▶ [DATA RECORDS]
- - -
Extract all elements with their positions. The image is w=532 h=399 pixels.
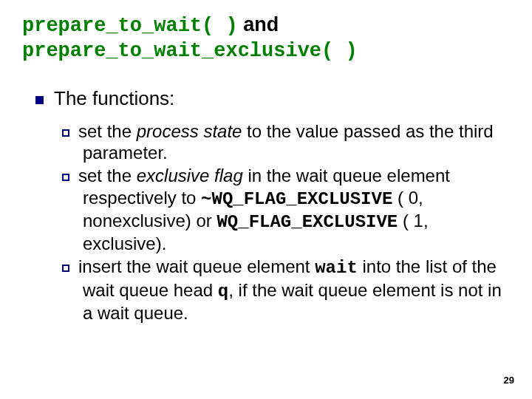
level2-list: set the process state to the value passe… xyxy=(62,120,510,324)
hollow-square-bullet-icon xyxy=(62,265,69,272)
level1-text: The functions: xyxy=(54,87,174,109)
title-code-2: prepare_to_wait_exclusive( ) xyxy=(22,40,358,62)
hollow-square-bullet-icon xyxy=(62,129,69,137)
text: insert the wait queue element xyxy=(78,256,315,276)
list-item: set the process state to the value passe… xyxy=(62,120,510,164)
title-code-1: prepare_to_wait( ) xyxy=(22,15,238,37)
page-number: 29 xyxy=(504,375,514,386)
level1-item: The functions: xyxy=(35,87,510,110)
code-text: wait xyxy=(315,258,358,278)
square-bullet-icon xyxy=(35,96,44,104)
text: set the xyxy=(78,166,137,185)
emphasis: exclusive flag xyxy=(137,166,243,185)
list-item: insert the wait queue element wait into … xyxy=(62,256,510,324)
emphasis: process state xyxy=(137,121,242,141)
title-and: and xyxy=(238,13,279,35)
slide: prepare_to_wait( ) and prepare_to_wait_e… xyxy=(0,0,532,324)
hollow-square-bullet-icon xyxy=(62,174,69,181)
text: set the xyxy=(78,121,137,141)
slide-title: prepare_to_wait( ) and prepare_to_wait_e… xyxy=(22,13,510,64)
list-item: set the exclusive flag in the wait queue… xyxy=(62,165,510,254)
code-text: WQ_FLAG_EXCLUSIVE xyxy=(216,212,398,232)
code-text: q xyxy=(218,282,228,301)
code-text: ~WQ_FLAG_EXCLUSIVE xyxy=(201,189,392,209)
- - -
▶ [TASK PROMPT] Retype the records in full, exactly as given, and omit the pictures.

▶ [TASK RESULT]
Extract all elements with their positions. The image is w=532 h=399 pixels.
level2-list: set the process state to the value passe… xyxy=(62,120,510,324)
hollow-square-bullet-icon xyxy=(62,265,69,272)
level1-text: The functions: xyxy=(54,87,174,109)
title-code-2: prepare_to_wait_exclusive( ) xyxy=(22,40,358,62)
hollow-square-bullet-icon xyxy=(62,129,69,137)
text: insert the wait queue element xyxy=(78,256,315,276)
list-item: set the process state to the value passe… xyxy=(62,120,510,164)
title-code-1: prepare_to_wait( ) xyxy=(22,15,238,37)
page-number: 29 xyxy=(504,375,514,386)
level1-item: The functions: xyxy=(35,87,510,110)
code-text: wait xyxy=(315,258,358,278)
square-bullet-icon xyxy=(35,96,44,104)
text: set the xyxy=(78,166,137,185)
emphasis: exclusive flag xyxy=(137,166,243,185)
list-item: insert the wait queue element wait into … xyxy=(62,256,510,324)
emphasis: process state xyxy=(137,121,242,141)
title-and: and xyxy=(238,13,279,35)
slide: prepare_to_wait( ) and prepare_to_wait_e… xyxy=(0,0,532,324)
hollow-square-bullet-icon xyxy=(62,174,69,181)
text: set the xyxy=(78,121,137,141)
slide-title: prepare_to_wait( ) and prepare_to_wait_e… xyxy=(22,13,510,64)
list-item: set the exclusive flag in the wait queue… xyxy=(62,165,510,254)
code-text: WQ_FLAG_EXCLUSIVE xyxy=(216,212,398,232)
code-text: q xyxy=(218,282,228,301)
code-text: ~WQ_FLAG_EXCLUSIVE xyxy=(201,189,392,209)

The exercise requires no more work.